● **Exercise inputs**
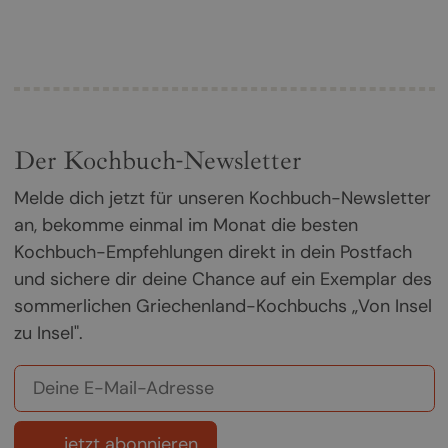
Der Kochbuch-Newsletter
Melde dich jetzt für unseren Kochbuch-Newsletter
an, bekomme einmal im Monat die besten
Kochbuch-Empfehlungen direkt in dein Postfach
und sichere dir deine Chance auf ein Exemplar des
sommerlichen Griechenland-Kochbuchs „Von Insel
zu Insel".
jetzt abonnieren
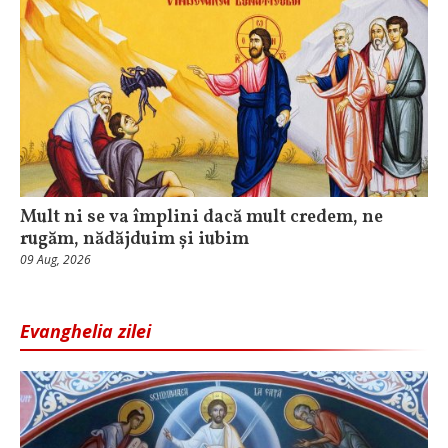
Mult ni se va împlini dacă mult credem, ne
rugăm, nădăjduim și iubim
09 Aug, 2026
Evanghelia zilei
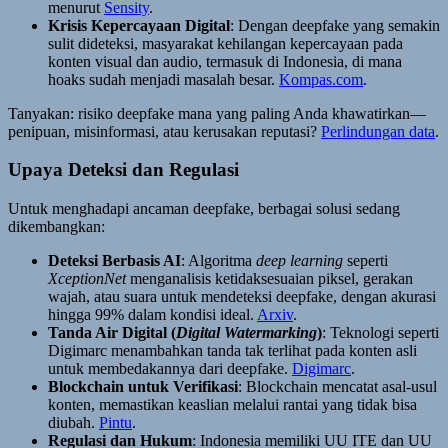
menurut
Sensity
.
Krisis Kepercayaan Digital
: Dengan deepfake yang semakin
sulit dideteksi, masyarakat kehilangan kepercayaan pada
konten visual dan audio, termasuk di Indonesia, di mana
hoaks sudah menjadi masalah besar.
Kompas.com
.
Tanyakan: risiko deepfake mana yang paling Anda khawatirkan—
penipuan, misinformasi, atau kerusakan reputasi?
Perlindungan data
.
Upaya Deteksi dan Regulasi
Untuk menghadapi ancaman deepfake, berbagai solusi sedang
dikembangkan:
Deteksi Berbasis AI
: Algoritma
deep learning
seperti
XceptionNet
menganalisis ketidaksesuaian piksel, gerakan
wajah, atau suara untuk mendeteksi deepfake, dengan akurasi
hingga 99% dalam kondisi ideal.
Arxiv
.
Tanda Air Digital (
Digital Watermarking
)
: Teknologi seperti
Digimarc menambahkan tanda tak terlihat pada konten asli
untuk membedakannya dari deepfake.
Digimarc
.
Blockchain untuk Verifikasi
: Blockchain mencatat asal-usul
konten, memastikan keaslian melalui rantai yang tidak bisa
diubah.
Pintu
.
Regulasi dan Hukum
: Indonesia memiliki UU ITE dan UU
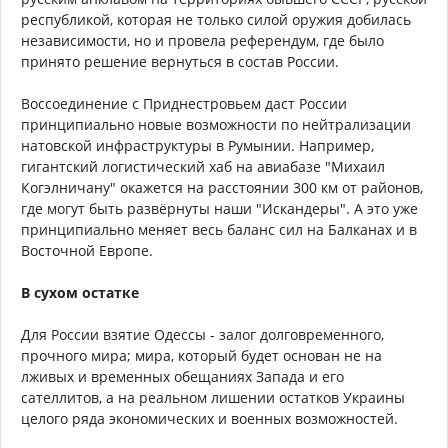
республикой, которая не только силой оружия добилась
независимости, но и провела референдум, где было
принято решение вернуться в состав России.
Воссоединение с Приднестровьем даст России
принципиально новые возможности по нейтрализации
натовской инфраструктуры в Румынии. Например,
гигантский логистический хаб на авиабазе "Михаил
Когэлничану" окажется на расстоянии 300 км от районов,
где могут быть развёрнуты наши "Искандеры". А это уже
принципиально меняет весь баланс сил на Балканах и в
Восточной Европе.
В сухом остатке
Для России взятие Одессы - залог долговременного,
прочного мира; мира, который будет основан не на
лживых и временных обещаниях Запада и его
сателлитов, а на реальном лишении остатков Украины
целого ряда экономических и военных возможностей.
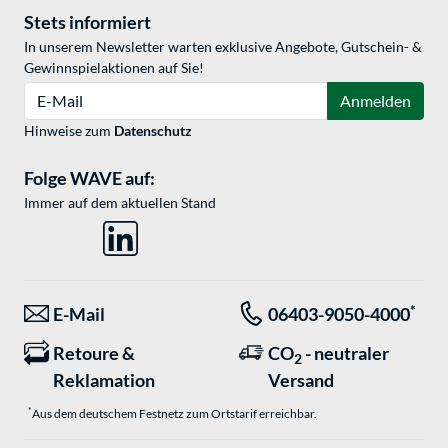
Stets informiert
In unserem Newsletter warten exklusive Angebote, Gutschein- &
Gewinnspielaktionen auf Sie!
E-Mail
Anmelden
Hinweise zum
Datenschutz
Folge WAVE auf:
Immer auf dem aktuellen Stand
*
E-Mail
06403-9050-4000
Retoure &
CO
- neutraler
2
Reklamation
Versand
*
Aus dem deutschem Festnetz zum Ortstarif erreichbar.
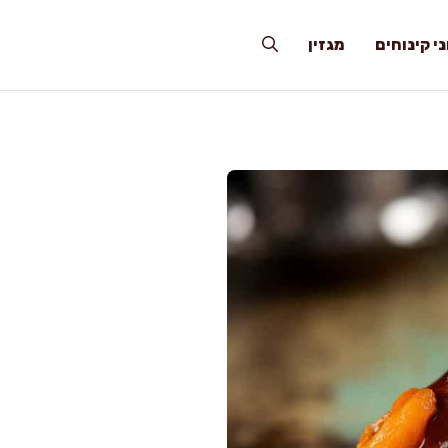
י קינוחים
מגזין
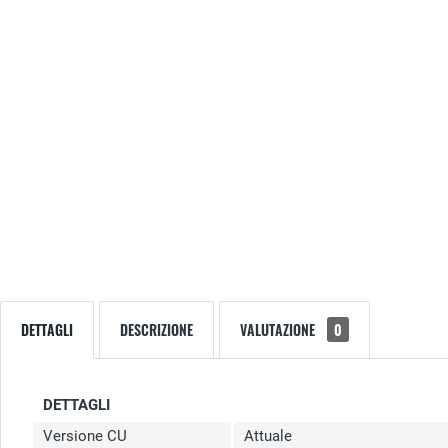
DETTAGLI
DESCRIZIONE
VALUTAZIONE
0
DETTAGLI
Versione CU
Attuale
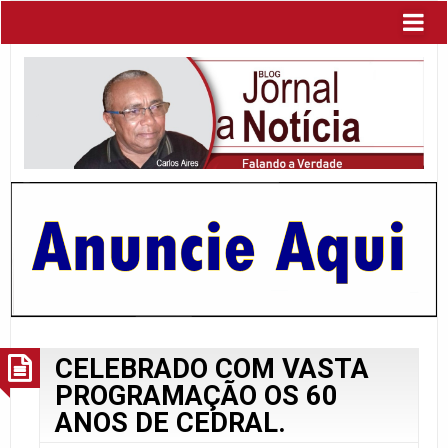
CELEBRADO COM VASTA
PROGRAMAÇÃO OS 60
ANOS DE CEDRAL.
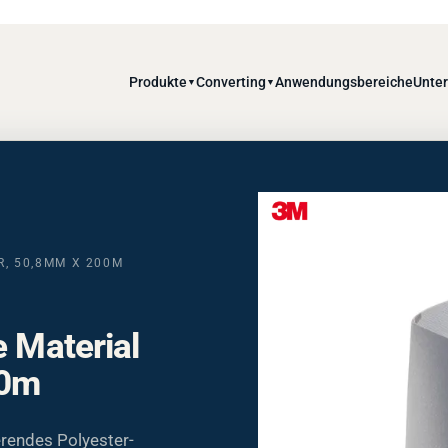
Produkte
Converting
Anwendungsbereiche
Unte
▼
▼
R, 50,8MM X 200M
e Material
00m
erendes Polyester-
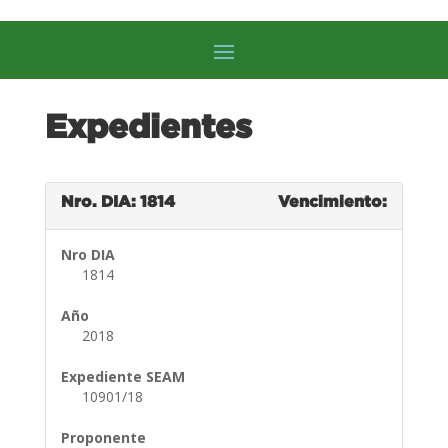
Expedientes
Nro. DIA: 1814
Vencimiento:
Nro DIA
1814
Año
2018
Expediente SEAM
10901/18
Proponente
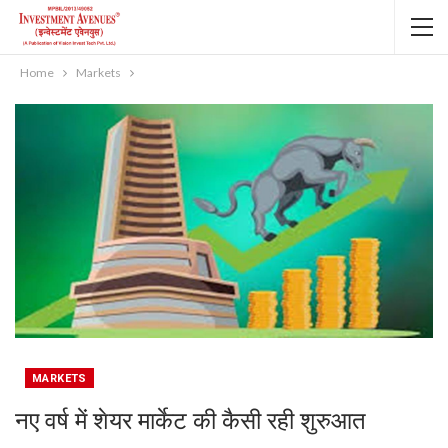
Home
Markets
MARKETS
नए वर्ष में शेयर मार्केट की कैसी रही शुरुआत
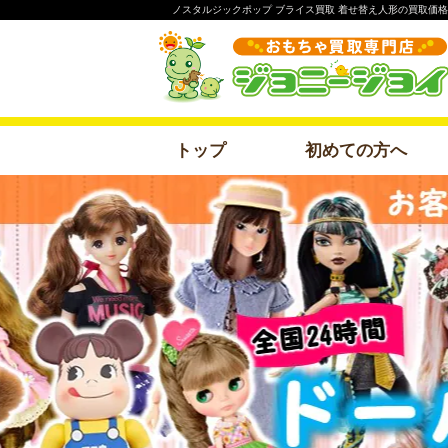
ノスタルジックポップ ブライス買取 着せ替え人形の買取価
トップ
初めての方へ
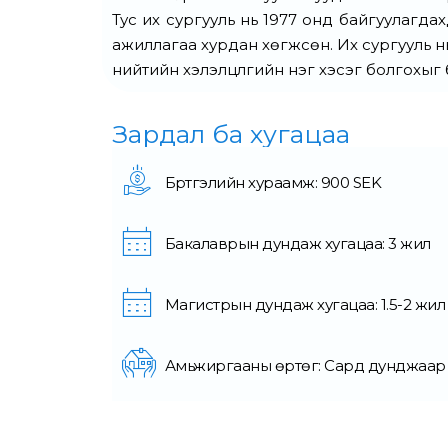
Тус их сургууль нь 1977 онд байгуулагда
ажиллагаа хурдан хөгжсөн. Их сургууль н
нийтийн хэлэлцүүлгийн нэг хэсэг болгохыг
Зардал ба хугацаа
Бүртгэлийн хураамж: 900 SEK
Бакалаврын дундаж хугацаа: 3 жил
Магистрын дундаж хугацаа: 1.5-2 жил
Амьжиргааны өртөг: Сард дунджаар 8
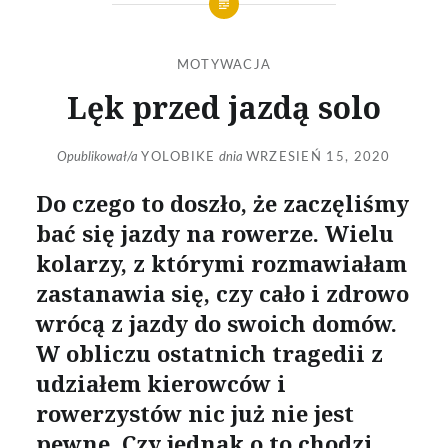
MOTYWACJA
Lęk przed jazdą solo
Opublikował/a
YOLOBIKE
dnia
WRZESIEŃ 15, 2020
Do czego to doszło, że zaczęliśmy
bać się jazdy na rowerze. Wielu
kolarzy, z którymi rozmawiałam
zastanawia się, czy cało i zdrowo
wrócą z jazdy do swoich domów.
W obliczu ostatnich tragedii z
udziałem kierowców i
rowerzystów nic już nie jest
pewne. Czy jednak o to chodzi,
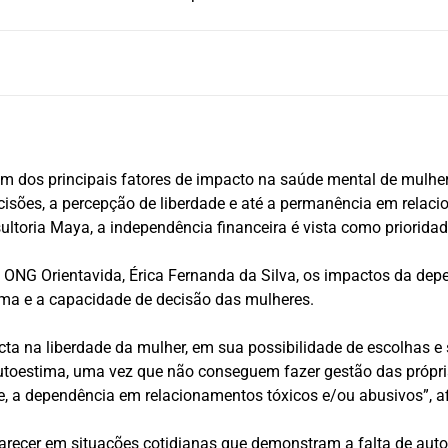
 dos principais fatores de impacto na saúde mental de mulhere
cisões, a percepção de liberdade e até a permanência em rela
ltoria Maya, a independência financeira é vista como prioridad
a ONG Orientavida, Érica Fernanda da Silva, os impactos da de
ima e a capacidade de decisão das mulheres.
cta na liberdade da mulher, em sua possibilidade de escolhas 
toestima, uma vez que não conseguem fazer gestão das própri
te, a dependência em relacionamentos tóxicos e/ou abusivos”, a
recer em situações cotidianas que demonstram a falta de auton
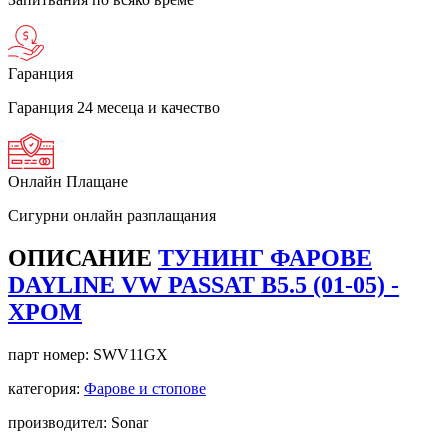
Гаранция
Гаранция 24 месеца и качество
Онлайн Плащане
Сигурни онлайн разплащания
ОПИСАНИЕ
ТУНИНГ ФАРОВЕ
DAYLINE VW PASSAT B5.5 (01-05) -
ХРОМ
парт номер:
SWV11GX
категория:
Фарове и стопове
производител: Sonar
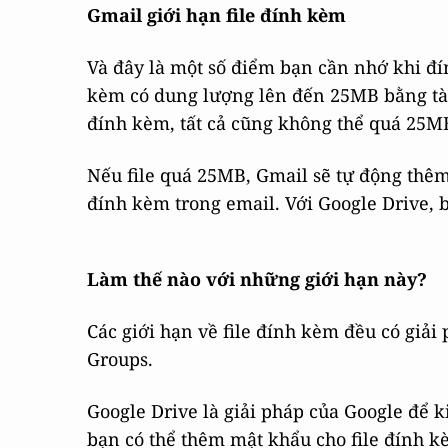
Gmail giới hạn file đính kèm
Và đây là một số điểm bạn cần nhớ khi đín
kèm có dung lượng lên đến 25MB bằng tài
đính kèm, tất cả cũng không thể quá 25M
Nếu file quá 25MB, Gmail sẽ tự động thêm 
đính kèm trong email. Với Google Drive, b
Làm thế nào với những giới hạn này?
Các giới hạn về file đính kèm đều có giả
Groups.
Google Drive là giải pháp của Google để k
bạn có thể thêm mật khẩu cho file đính kè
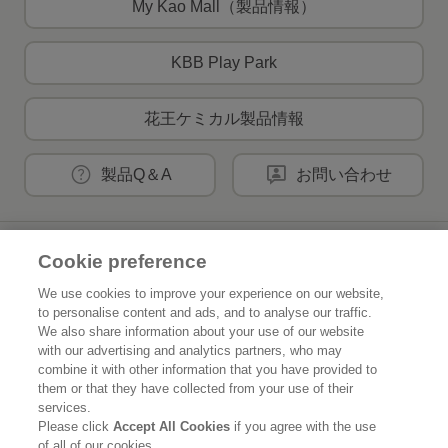
My Kao Mall（製品情報）
KBB Play Park
花王ケミカル製品情報
製品Q＆A
お問い合わせ
花王公式SNSアカウント
Cookie preference
We use cookies to improve your experience on our website,
to personalise content and ads, and to analyse our traffic.
We also share information about your use of our website
with our advertising and analytics partners, who may
Home
花王について
combine it with other information that you have provided to
them or that they have collected from your use of their
services.
サステナビリティ
イノベーション
Please click
Accept All Cookies
if you agree with the use
of all of our cookies.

● **Task directions**
Return all of the lines above without alteration, minus the pictures.

● **Answer section**
Der Kochbuch-Newsletter
Melde dich jetzt für unseren Kochbuch-Newsletter
an, bekomme einmal im Monat die besten
Kochbuch-Empfehlungen direkt in dein Postfach
und sichere dir deine Chance auf ein Exemplar des
sommerlichen Griechenland-Kochbuchs „Von Insel
zu Insel".
jetzt abonnieren
Mult ni se va împlini dacă mult credem, ne
rugăm, nădăjduim și iubim
09 Aug, 2026
Evanghelia zilei
menurut
Sensity
.
Krisis Kepercayaan Digital
: Dengan deepfake yang semakin
sulit dideteksi, masyarakat kehilangan kepercayaan pada
konten visual dan audio, termasuk di Indonesia, di mana
hoaks sudah menjadi masalah besar.
Kompas.com
.
Tanyakan: risiko deepfake mana yang paling Anda khawatirkan—
penipuan, misinformasi, atau kerusakan reputasi?
Perlindungan data
.
Upaya Deteksi dan Regulasi
Untuk menghadapi ancaman deepfake, berbagai solusi sedang
dikembangkan:
Deteksi Berbasis AI
: Algoritma
deep learning
seperti
XceptionNet
menganalisis ketidaksesuaian piksel, gerakan
wajah, atau suara untuk mendeteksi deepfake, dengan akurasi
hingga 99% dalam kondisi ideal.
Arxiv
.
Tanda Air Digital (
Digital Watermarking
)
: Teknologi seperti
Digimarc menambahkan tanda tak terlihat pada konten asli
untuk membedakannya dari deepfake.
Digimarc
.
Blockchain untuk Verifikasi
: Blockchain mencatat asal-usul
konten, memastikan keaslian melalui rantai yang tidak bisa
diubah.
Pintu
.
Regulasi dan Hukum
: Indonesia memiliki UU ITE dan UU
республикой, которая не только силой оружия добилась
независимости, но и провела референдум, где было
принято решение вернуться в состав России.
Воссоединение с Приднестровьем даст России
принципиально новые возможности по нейтрализации
натовской инфраструктуры в Румынии. Например,
гигантский логистический хаб на авиабазе "Михаил
Когэлничану" окажется на расстоянии 300 км от районов,
где могут быть развёрнуты наши "Искандеры". А это уже
принципиально меняет весь баланс сил на Балканах и в
Восточной Европе.
В сухом остатке
Для России взятие Одессы - залог долговременного,
прочного мира; мира, который будет основан не на
лживых и временных обещаниях Запада и его
сателлитов, а на реальном лишении остатков Украины
целого ряда экономических и военных возможностей.
Stets informiert
In unserem Newsletter warten exklusive Angebote, Gutschein- &
Gewinnspielaktionen auf Sie!
E-Mail
Anmelden
Hinweise zum
Datenschutz
Folge WAVE auf:
Immer auf dem aktuellen Stand
*
E-Mail
06403-9050-4000
Retoure &
CO
- neutraler
2
Reklamation
Versand
*
Aus dem deutschem Festnetz zum Ortstarif erreichbar.
י קינוחים
מגזין
DETTAGLI
DESCRIZIONE
VALUTAZIONE
0
DETTAGLI
Versione CU
Attuale
CELEBRADO COM VASTA
PROGRAMAÇÃO OS 60
ANOS DE CEDRAL.
Produkte
Converting
Anwendungsbereiche
Unte
▼
▼
R, 50,8MM X 200M
e Material
00m
erendes Polyester-
Expedientes
Nro. DIA: 1814
Vencimiento:
Nro DIA
1814
Año
2018
Expediente SEAM
10901/18
Proponente
Home
Markets
MARKETS
नए वर्ष में शेयर मार्केट की कैसी रही शुरुआत
ノスタルジックポップ ブライス買取 着せ替え人形の買取価
トップ
初めての方へ
Тус их сургууль нь 1977 онд байгуулагда
ажиллагаа хурдан хөгжсөн. Их сургууль н
нийтийн хэлэлцүүлгийн нэг хэсэг болгохыг
Зардал ба хугацаа
Бүртгэлийн хураамж: 900 SEK
Бакалаврын дундаж хугацаа: 3 жил
Магистрын дундаж хугацаа: 1.5-2 жил
Амьжиргааны өртөг: Сард дунджаар 8
MOTYWACJA
Lęk przed jazdą solo
Opublikował/a
YOLOBIKE
dnia
WRZESIEŃ 15, 2020
Do czego to doszło, że zaczęliśmy
bać się jazdy na rowerze. Wielu
kolarzy, z którymi rozmawiałam
zastanawia się, czy cało i zdrowo
wrócą z jazdy do swoich domów.
W obliczu ostatnich tragedii z
udziałem kierowców i
rowerzystów nic już nie jest
pewne. Czy jednak o to chodzi,
 dos principais fatores de impacto na saúde mental de mulhere
cisões, a percepção de liberdade e até a permanência em rela
ltoria Maya, a independência financeira é vista como prioridad
a ONG Orientavida, Érica Fernanda da Silva, os impactos da de
ima e a capacidade de decisão das mulheres.
cta na liberdade da mulher, em sua possibilidade de escolhas 
toestima, uma vez que não conseguem fazer gestão das própri
te, a dependência em relacionamentos tóxicos e/ou abusivos”, a
recer em situações cotidianas que demonstram a falta de auton
Гаранция
Гаранция 24 месеца и качество
Онлайн Плащане
Сигурни онлайн разплащания
ОПИСАНИЕ
ТУНИНГ ФАРОВЕ
DAYLINE VW PASSAT B5.5 (01-05) -
ХРОМ
парт номер:
SWV11GX
категория:
Фарове и стопове
производител: Sonar
Gmail giới hạn file đính kèm
Và đây là một số điểm bạn cần nhớ khi đín
kèm có dung lượng lên đến 25MB bằng tài
đính kèm, tất cả cũng không thể quá 25M
Nếu file quá 25MB, Gmail sẽ tự động thêm 
đính kèm trong email. Với Google Drive, b
Làm thế nào với những giới hạn này?
Các giới hạn về file đính kèm đều có giả
Groups.
Google Drive là giải pháp của Google để k
bạn có thể thêm mật khẩu cho file đính kè
My Kao Mall（製品情報）
KBB Play Park
花王ケミカル製品情報
製品Q＆A
お問い合わせ
花王公式SNSアカウント
Cookie preference
We use cookies to improve your experience on our website,
to personalise content and ads, and to analyse our traffic.
We also share information about your use of our website
with our advertising and analytics partners, who may
Home
花王について
combine it with other information that you have provided to
them or that they have collected from your use of their
services.
サステナビリティ
イノベーション
Please click
Accept All Cookies
if you agree with the use
of all of our cookies.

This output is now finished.